Understandably, many financial services firms are concerned as to how this will affect their oversight of their staff’s productivity levels, leading to an increasing number investing in employee monitoring technology. However reasonable these concerns may be, careful consideration must be given to employers’ legal obligations before implementing this technology.
The General Data Protection Regulation (GDPR) requires that employees’ personal data be handled in a lawful, fair, and transparent way. In practice, this means those financial services firms looking to introduce monitoring tools will need at the outset to identify a lawful basis on which to process the personal data collected through it and communicate this (along with details of the monitoring and its purpose) to staff in an updated privacy notice.
For most employers, the relevant lawful basis will likely be ‘legitimate interests’. The specific legitimate interests will need to be stated in an updated privacy notice circulated to staff and balanced against their individual rights and freedoms.

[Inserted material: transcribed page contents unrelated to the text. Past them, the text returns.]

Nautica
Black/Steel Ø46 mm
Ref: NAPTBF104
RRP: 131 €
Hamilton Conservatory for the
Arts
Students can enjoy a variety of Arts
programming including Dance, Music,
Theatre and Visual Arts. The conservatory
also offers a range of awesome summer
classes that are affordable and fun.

This balancing exercise should be undertaken before implementing any monitoring technology using a data processing impact assessment. This is a process designed to assess whether the proposed monitoring is necessary and proportionate, taking into account employees’ reasonable privacy expectations and what they would likely consider excessive.
Although some industry players in other jurisdictions (notably the US) have embraced certain intrusive forms of monitoring, such as software that records keystrokes and mouse movements, these are likely to fall foul of the GDPR, especially if they are used for automated decision-making or profiling (for example, basing pay rises on those who are recorded to have logged in at certain times). Continuous audio and video monitoring of employees’ homes should never be conducted.
Those firms who do implement monitoring tools will need to ensure that only a limited number of staff trained in data protection compliance should handle the personal data collected through them. The data should not be used for any other purpose unless it uncovers criminal activity or something else that an employer could not be reasonably expected to ignore.
Another reason to limit employee monitoring to that which is proportionate and necessary is that excessive staff surveillance could also breach the duty of trust and confidence implied in every employment relationship, or potentially even the right to respect for privacy and family life. There are, however, some grounds where a greater level of monitoring may be lawful (for instance, where firms suspect that an employee is preparing to compete with the business or disclose confidential information).
The consequences for getting staff monitoring wrong can be severe. An employee could resign and claim constructive dismissal, releasing them of all employment obligations and entitling them to compensation. In addition, contraventions of the GDPR could result in the Information Commissioner (the UK’s privacy regulator) imposing fines of up to 4% of worldwide turnover or €20 million, whichever is greater.